FLINT enrolled 283 patients at eight academic hepatology centers in the United States comprising the NASH clinical research network. Patients were randomized to receive either a 25 mg dose of OCA or placebo for 72 weeks. Patients enrolled in the trial were qualified based on a diagnosis determined by liver biopsy at the start of the trial with a NAS of four or greater and with a score of at least one in each component of the NAS eight point scale (steatosis 0-3, lobular inflammation 0-3, ballooning 0-2).

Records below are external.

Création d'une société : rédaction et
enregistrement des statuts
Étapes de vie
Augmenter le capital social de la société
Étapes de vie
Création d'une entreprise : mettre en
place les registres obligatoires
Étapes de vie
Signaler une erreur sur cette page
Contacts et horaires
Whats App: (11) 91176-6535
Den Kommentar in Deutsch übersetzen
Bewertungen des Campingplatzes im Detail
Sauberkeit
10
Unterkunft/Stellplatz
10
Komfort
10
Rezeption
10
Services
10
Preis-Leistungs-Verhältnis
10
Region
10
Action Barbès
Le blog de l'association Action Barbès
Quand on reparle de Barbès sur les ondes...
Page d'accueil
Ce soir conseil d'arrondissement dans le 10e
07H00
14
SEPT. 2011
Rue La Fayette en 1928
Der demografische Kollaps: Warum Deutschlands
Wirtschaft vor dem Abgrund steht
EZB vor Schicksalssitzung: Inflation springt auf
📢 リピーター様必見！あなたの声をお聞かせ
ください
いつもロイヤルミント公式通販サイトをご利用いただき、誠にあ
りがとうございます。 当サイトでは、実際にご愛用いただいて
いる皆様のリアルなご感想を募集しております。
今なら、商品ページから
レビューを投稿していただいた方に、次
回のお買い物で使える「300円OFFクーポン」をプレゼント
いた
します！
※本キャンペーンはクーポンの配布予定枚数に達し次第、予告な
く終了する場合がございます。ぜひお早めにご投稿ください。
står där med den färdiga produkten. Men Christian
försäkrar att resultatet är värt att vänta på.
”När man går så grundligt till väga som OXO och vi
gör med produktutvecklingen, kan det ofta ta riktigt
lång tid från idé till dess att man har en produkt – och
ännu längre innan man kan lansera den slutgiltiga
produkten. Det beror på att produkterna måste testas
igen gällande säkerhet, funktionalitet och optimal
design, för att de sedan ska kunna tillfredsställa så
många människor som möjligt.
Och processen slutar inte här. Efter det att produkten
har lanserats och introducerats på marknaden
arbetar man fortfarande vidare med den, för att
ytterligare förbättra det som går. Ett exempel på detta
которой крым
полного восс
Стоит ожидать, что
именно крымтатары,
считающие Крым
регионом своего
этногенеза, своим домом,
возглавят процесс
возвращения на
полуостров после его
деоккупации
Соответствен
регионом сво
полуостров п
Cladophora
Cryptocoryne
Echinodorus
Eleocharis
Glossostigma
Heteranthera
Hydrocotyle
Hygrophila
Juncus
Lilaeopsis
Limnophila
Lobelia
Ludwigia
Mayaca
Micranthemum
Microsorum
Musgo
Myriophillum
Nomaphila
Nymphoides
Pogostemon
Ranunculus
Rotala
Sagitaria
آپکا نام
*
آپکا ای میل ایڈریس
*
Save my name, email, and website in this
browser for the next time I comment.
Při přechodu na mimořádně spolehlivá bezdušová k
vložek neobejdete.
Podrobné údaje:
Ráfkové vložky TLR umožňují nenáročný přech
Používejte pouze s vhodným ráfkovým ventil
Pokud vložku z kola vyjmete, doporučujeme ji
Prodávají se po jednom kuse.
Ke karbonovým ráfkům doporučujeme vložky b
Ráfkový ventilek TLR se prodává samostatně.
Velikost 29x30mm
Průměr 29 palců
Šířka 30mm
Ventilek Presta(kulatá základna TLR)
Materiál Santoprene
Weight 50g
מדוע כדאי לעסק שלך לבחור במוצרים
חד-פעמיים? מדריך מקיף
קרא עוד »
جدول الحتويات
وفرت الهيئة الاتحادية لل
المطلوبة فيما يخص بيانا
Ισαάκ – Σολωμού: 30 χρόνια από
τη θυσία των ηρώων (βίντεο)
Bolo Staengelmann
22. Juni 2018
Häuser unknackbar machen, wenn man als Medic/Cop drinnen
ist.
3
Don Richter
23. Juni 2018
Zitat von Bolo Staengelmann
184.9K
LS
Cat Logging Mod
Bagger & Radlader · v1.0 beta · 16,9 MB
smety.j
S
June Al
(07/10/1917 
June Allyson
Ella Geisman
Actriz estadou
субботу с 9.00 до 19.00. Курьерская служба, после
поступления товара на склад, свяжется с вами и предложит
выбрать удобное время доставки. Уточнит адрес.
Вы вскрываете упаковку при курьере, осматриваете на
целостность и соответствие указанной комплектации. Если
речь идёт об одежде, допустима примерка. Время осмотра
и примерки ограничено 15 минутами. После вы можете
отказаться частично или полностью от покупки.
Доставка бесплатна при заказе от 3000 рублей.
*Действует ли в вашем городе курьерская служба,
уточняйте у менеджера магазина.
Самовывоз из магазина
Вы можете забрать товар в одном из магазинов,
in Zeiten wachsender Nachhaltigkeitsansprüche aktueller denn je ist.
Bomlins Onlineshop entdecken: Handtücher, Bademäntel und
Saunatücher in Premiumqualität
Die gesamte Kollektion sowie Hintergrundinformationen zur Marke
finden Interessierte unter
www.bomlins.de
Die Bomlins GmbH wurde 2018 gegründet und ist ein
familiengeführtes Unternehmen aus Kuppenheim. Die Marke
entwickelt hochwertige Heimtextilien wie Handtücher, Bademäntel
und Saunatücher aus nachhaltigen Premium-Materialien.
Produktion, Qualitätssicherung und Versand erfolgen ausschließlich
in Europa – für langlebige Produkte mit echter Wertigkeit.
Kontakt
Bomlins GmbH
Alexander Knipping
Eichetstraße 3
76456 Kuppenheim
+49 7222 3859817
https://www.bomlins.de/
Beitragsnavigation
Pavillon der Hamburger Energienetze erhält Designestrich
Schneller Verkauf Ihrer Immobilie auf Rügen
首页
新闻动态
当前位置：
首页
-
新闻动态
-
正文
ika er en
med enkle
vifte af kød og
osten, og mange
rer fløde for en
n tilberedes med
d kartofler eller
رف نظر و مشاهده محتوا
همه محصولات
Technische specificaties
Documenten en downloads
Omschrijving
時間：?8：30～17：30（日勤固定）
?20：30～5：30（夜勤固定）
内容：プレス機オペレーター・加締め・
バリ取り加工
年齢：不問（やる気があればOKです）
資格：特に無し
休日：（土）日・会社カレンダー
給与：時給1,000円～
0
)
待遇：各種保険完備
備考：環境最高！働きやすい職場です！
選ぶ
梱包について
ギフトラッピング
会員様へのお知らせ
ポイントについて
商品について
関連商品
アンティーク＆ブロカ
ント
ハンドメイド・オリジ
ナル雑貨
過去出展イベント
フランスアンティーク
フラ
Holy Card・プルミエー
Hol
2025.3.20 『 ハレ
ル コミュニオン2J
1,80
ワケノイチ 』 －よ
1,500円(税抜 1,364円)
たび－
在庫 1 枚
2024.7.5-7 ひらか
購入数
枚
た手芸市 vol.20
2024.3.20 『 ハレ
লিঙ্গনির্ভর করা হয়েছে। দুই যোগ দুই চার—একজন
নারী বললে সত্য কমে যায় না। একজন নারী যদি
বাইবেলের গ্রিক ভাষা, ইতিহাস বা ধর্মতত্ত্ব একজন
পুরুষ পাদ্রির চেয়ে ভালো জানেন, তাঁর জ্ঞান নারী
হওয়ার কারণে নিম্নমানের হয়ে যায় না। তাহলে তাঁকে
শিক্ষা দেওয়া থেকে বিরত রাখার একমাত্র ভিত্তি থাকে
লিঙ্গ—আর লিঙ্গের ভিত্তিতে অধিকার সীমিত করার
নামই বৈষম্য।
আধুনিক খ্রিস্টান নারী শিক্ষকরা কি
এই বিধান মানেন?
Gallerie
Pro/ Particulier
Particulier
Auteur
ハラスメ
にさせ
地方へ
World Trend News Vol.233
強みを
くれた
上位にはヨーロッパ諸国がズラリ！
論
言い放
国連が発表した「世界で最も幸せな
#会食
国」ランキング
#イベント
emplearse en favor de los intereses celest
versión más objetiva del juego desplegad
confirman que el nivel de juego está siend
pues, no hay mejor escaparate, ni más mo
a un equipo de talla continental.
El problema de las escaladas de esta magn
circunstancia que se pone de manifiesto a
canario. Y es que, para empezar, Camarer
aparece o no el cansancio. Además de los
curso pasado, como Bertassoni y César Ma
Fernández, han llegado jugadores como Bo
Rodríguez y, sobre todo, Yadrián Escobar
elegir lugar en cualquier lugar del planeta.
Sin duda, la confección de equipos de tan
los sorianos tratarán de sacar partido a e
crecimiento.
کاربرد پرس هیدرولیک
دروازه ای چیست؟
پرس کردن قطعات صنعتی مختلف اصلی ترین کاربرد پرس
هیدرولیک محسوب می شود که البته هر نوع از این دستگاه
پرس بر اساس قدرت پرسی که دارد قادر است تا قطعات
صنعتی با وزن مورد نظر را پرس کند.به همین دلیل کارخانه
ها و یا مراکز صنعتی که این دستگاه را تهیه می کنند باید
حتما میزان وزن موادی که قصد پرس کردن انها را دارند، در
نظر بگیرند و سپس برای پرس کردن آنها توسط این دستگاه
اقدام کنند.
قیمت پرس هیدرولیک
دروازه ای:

The primary endpoint in the FLINT trial is defined as an improvement of two or more points in the NAS with no worsening of liver fibrosis, as compared to placebo. End of study biopsies were conducted in patients after the 72-week treatment period, with all biopsies centrally scored in a blinded fashion. The trial has been sponsored and conducted by the NIDDK, a part of the National Institutes of Health, which submitted an IND to the FDA for OCA for the treatment of NASH in 2010.

NASH is a serious chronic liver disease caused by excessive fat accumulation in the liver that, for reasons that are still incompletely understood, induces chronic inflammation which leads to progressive fibrosis (scarring) that can lead to cirrhosis, eventual liver failure and death. There are currently no drugs approved for the treatment of NASH. Studies have shown that over a ten year period at least 10% of NASH patients will develop cirrhosis, and liver-related mortality due to this disease is ten-fold that of the general population.

According to recent epidemiological studies, it is estimated that approximately 12% of the U.S. adult population has NASH, while 2.7% (potentially more than six million patients) are believed to have advanced liver fibrosis or cirrhosis due to progression of the disease. The proportion of liver transplants attributable to NASH has increased rapidly in past years, and over the next decade the disease is projected to become the leading indication for liver transplant ahead of chronic hepatitis C and alcoholic liver disease.